7 Mart 1990’da öldürülen Hürriyet’in genel yayın yönetmeni Çetin Emeç suikasti hala aydınlanamadı. Emeç cinayetinin aydınlatılması konusunda özellikle Aydın Doğan’ın hiç çaba göstermemesi de ilginç. 27 yıldır da hep akıllara takılan soru şu; Aydın Doğan Çetin Emeç cinayetinin neresinde? Gazeteci Reha Muhtar, rehamuhtar.com.tr sitesinde “Çetin Emeç’in ölüm yıldönümünde Çetin Emeç olayının şifreleri…” başlıklı bir yazı kaleme aldı. Yazısı Aydın Doğan’ın Çetin Emeç’ten rahatsızlığını da gözler önüne serdi. Yazısında “Gazeteci” diye söz ettiği kişi ise bizzat Reha Muhtar’ın kendisi… İşte Emeç cinayetinin şifrelerini çözecek çarpıcı yazı…
Çetin Emeç’in gerçek katilleri kim? Haydi Türkiye göreve!

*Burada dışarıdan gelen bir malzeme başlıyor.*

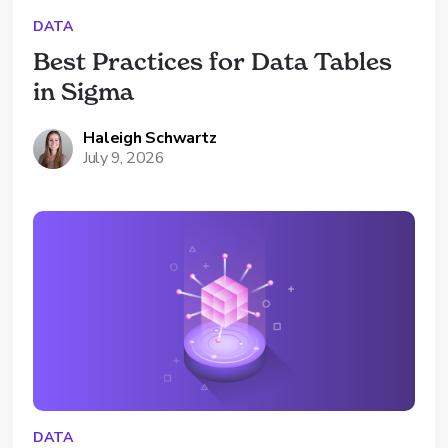
DATA
Best Practices for Data Tables 
in Sigma
Haleigh Schwartz
July 9, 2026
DATA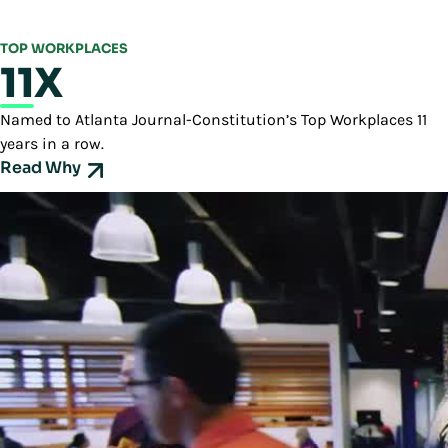
TOP WORKPLACES
11X
Named to Atlanta Journal-Constitution’s Top Workplaces 11
years in a row.
Read Why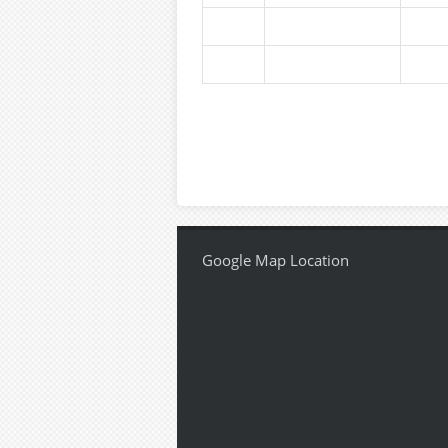
Google Map Location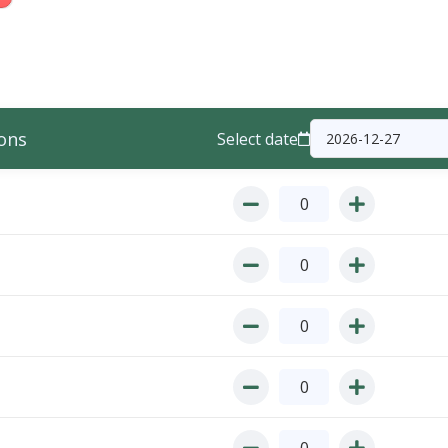
ons
Select date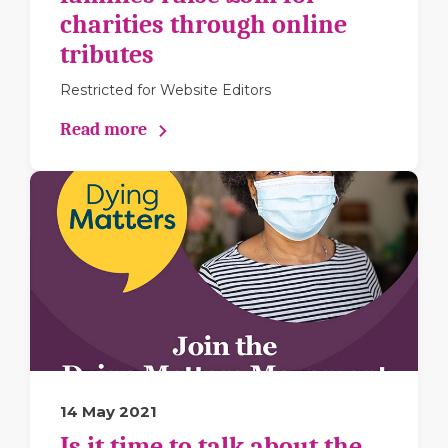
charities through online
tributes
Restricted for Website Editors
Read more
14 May 2021
Is it time to talk about the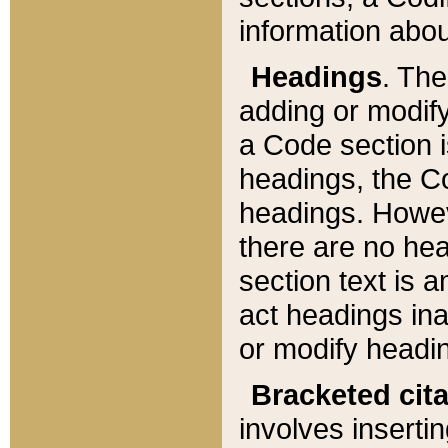
information about
Headings
. Th
adding or modify
a Code section i
headings, the Cod
headings. Howev
there are no hea
section text is
act headings ina
or modify headin
Bracketed cit
involves insertin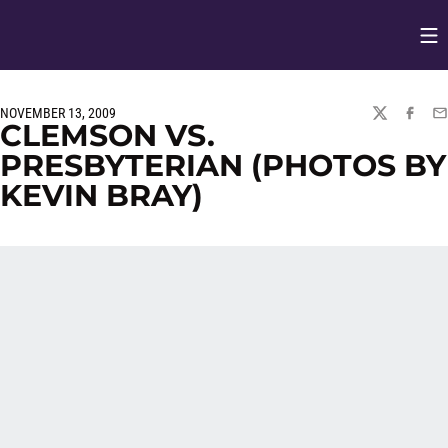
Op
Opens in
NOVEMBER 13, 2009
TWITTER
FACEBO
EM
CLEMSON VS.
PRESBYTERIAN (PHOTOS BY
KEVIN BRAY)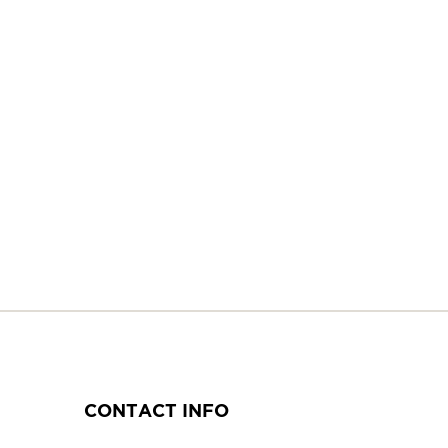
CONTACT INFO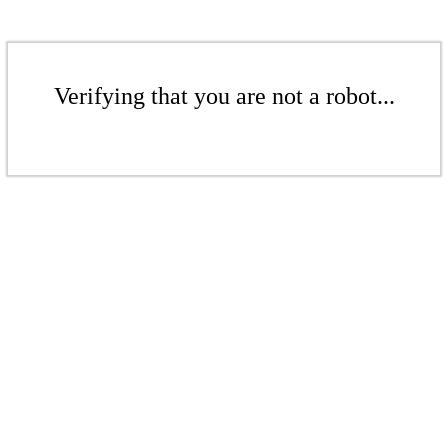
Verifying that you are not a robot...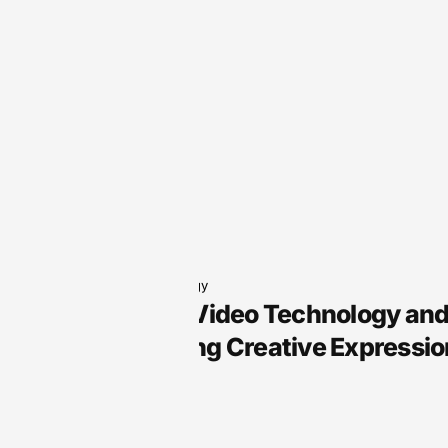
Audio Technology
Arts Audio Video Technology an
Transforming Creative Expressio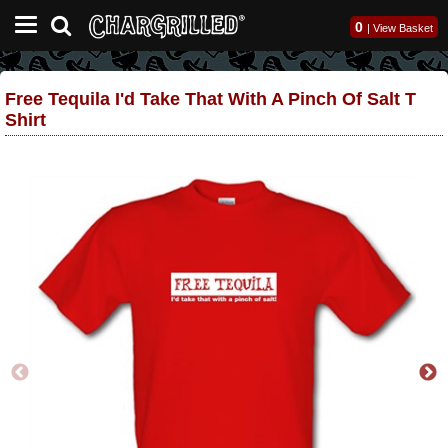
0
|
View Basket
Free Tequila I'd Take That With A Pinch Of Salt T
Shirt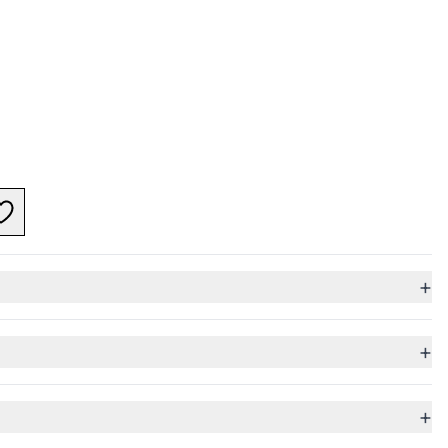
+
+
+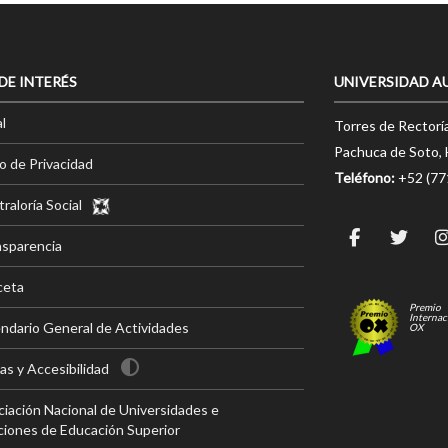
 DE INTERÉS
UNIVERSIDAD A
l
Torres de Rectorí
Pachuca de Soto, 
o de Privacidad
Teléfono:
+52 (7
raloría Social
nsparencia
ceta
Premio
Internac
ndario General de Actividades
OX
s y Accesibilidad
iación Nacional de Universidades e
ciones de Educación Superior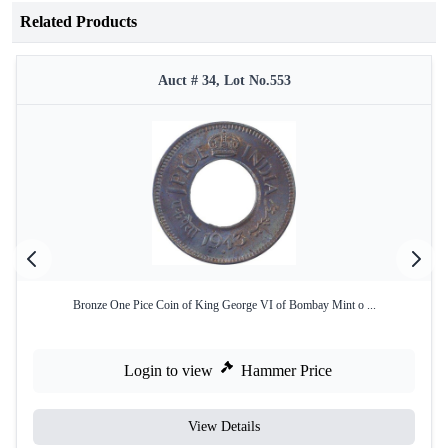
Related Products
Auct # 34, Lot No.553
Bronze One Pice Coin of King George VI of Bombay Mint o ...
Login to view
Hammer Price
View Details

Abdi İpekçi’den sonra; Milliyet gazetesinin en önemli olayı; “Hürriyet Gazetesi’nin Genel Yayın Yönetmenliği’nden; Milliyet Gazetesi’nin genel yayın yönetmenliğine, transfer edilerek gelen gazeteci Çetin Emeç’ti…”
***
Babası Demokrat Parti milletvekili ve gazete sahibiydi… Kendisi; Galatasaray Lisesi ve İstanbul Hukuk fakültesi mezunuydu… Eğitimi, basın dünyasında o yıllarda akranları arasında olabilecek en elit ve üst düzey eğitimdi…
***
Gazeteciliğe babasının gazetesinde başlamıştı… Gazeteci, üstelik gazete patronu bir aileden geliyor; kendi de Hukuk eğitimine karşın gazetecilik yapıyordu…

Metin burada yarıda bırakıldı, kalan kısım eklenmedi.